Monday, June 14th, 2010

First things first. Though changing mortgages looks like you might save a fortune by getting a lower interest rate, this is not always the case. Yes, the rate you are moving to may be significantly cheaper. But there are lots of hidden costs involved and the net result of these costs can be that the change costs you a lot over you would save.

These costs are applied by both your present and your new bank. As for instance, your existing bank will maybe charge you a variety of exit fees, deed release fees and other assorted charges. Similarly, your new bank might want to charge you arrangement fees, probably even legal fees.

These fees can amount to thousands, either out of your pocket or added onto the mortgage. If you add them to the mortgage then you are increasing the borrowing and, therefore, the interest charged. If you pay them out of your pocket then this is cash that might have been earning you interest, or it may be better used to only pay off a few of your mortgage and reduce the payments that way.

So my first tip, and the most important one, is to do the maths of changing mortgages carefully and see if you will in the long run actually be saving money, or whether you would be better off with another solution, for example making a lump a few payment.

Of course, several of these costs may be reduced if you move your mortgage within your present building society. They might be willing to not charge you some of the fees if you only swap to another mortgage product that they have on offer. This can be seen as a way of tempting you to stay.

After you have decided to move your mortgage, you have to decide what type of mortgage you want to move to. A fixed rate guarantees your monthly payments for an agreed period of time. If you take out a fixed rate mortgage at a time when rates might go down there is always the risk that they will drop and you will be paying over the odds.

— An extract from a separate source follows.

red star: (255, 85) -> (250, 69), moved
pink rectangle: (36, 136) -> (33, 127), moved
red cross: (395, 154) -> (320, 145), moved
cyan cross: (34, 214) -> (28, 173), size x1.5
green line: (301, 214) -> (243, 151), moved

To get around this a few people opt for capped rate mortgages. Here there is a maximum interest rate that you will be charged, but if rates do drop you benefit from the drops. Of course, with both of these there is a payback and that is that the rates you will be offered won’t be the lowest available. For a lower rate, you may need to look at a tracker style mortgage or a discounted mortgage, which follows the base rate, with a slight voucher.

With these you should get a good monthly interest rate, but with the risk that if rates rise, then so does your monthly payment. So what type of mortgage you select is not a easy choice, but it is based on your financial position. Do you want a low rate, but are able to cope with impending increases in payments if rates shoot up? Or do you need to get the best likely guaranteed deal with a fixed rate?

Finally, depending on your credit score and how your house price has changed since you last mortgaged, your bank may be willing to offer you a lower rate or demanding a higher credit risk rate. But merely a trained person with a full understanding of the mortgage market will know the best deals on offer and be able to talk you through the process.

So, for my final tip, do not go it alone. Ask an independent mortgage broker for some advice.